In some of Boston’s mustiest basements, Rosie and the Rosies can be found breathing new energy into local punk crowds. Contributing to the city’s fuzz-filled scene is just one of the goals the band has, and lately the guitar-driven trio—vocalist-guitarist Rose O’Malley, bassist Steve Volante, drummer Jeff Balter—has been setting many new projects into motion, including the fantastic Meat Valet EP, a collection of punk jams that erupt out of the group’s Bandcamp page.
To record, the band headed out to Volante’s farm in Needham; out in the woods of the grounds, the three holed up in an abandoned house. “It was really fun, but the only weird thing was we all were playing in different rooms,” O’Malley says. Usually it’s a collaborative process. This new setup with layered guitar tracks was a fundamental part of producing the EP’s grinding sound.
The Boston basement music community has been a major influence for the band. The three can’t speak fondly enough of their Boston punk pals, citing bands like The Monsieurs and The Channels as some favorites who utilized the same full-fuzz sound as Rosie and the Rosies, helping the band define the kind of stage presence it wants to have.
O’Malley loves focusing on sound and feeling when writing with the band, since it lends a natural power to meticulous, crafted songwriting. “The way I play guitar in this band is unlike any other band I’ve played in,” she explains. “It’s very cathartic. More than in other bands, it’s like a fluid thing where my emotion and everything I’m feeling while playing just happens.”

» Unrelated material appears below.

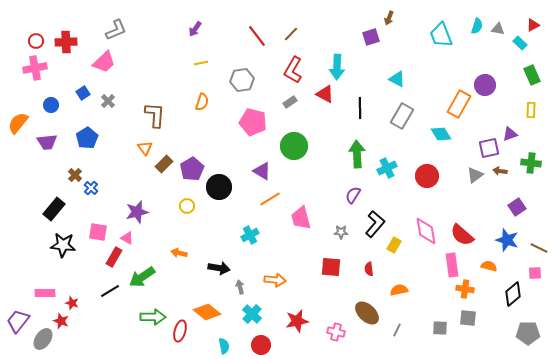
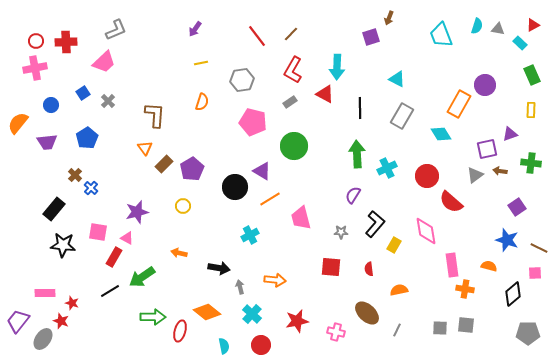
purple square at (489, 148): moved 2 px left, 1 px down
black circle at (219, 187): moved 16 px right
yellow circle at (187, 206): moved 4 px left
red semicircle at (462, 235): moved 11 px left, 33 px up
gray square at (468, 318): moved 2 px left, 7 px down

When the band’s old drummer moved to New York, she scouted new drumming talent from its Needham scene. Her choice, experienced drummer Balter, adds dimension to the project. “He’s played in a bunch of different bands, and he’s incredible,” O’Malley says. “We’ve only played two shows with him, so I’m really excited for people to hear us with him … It’s definitely on another level than we were before.”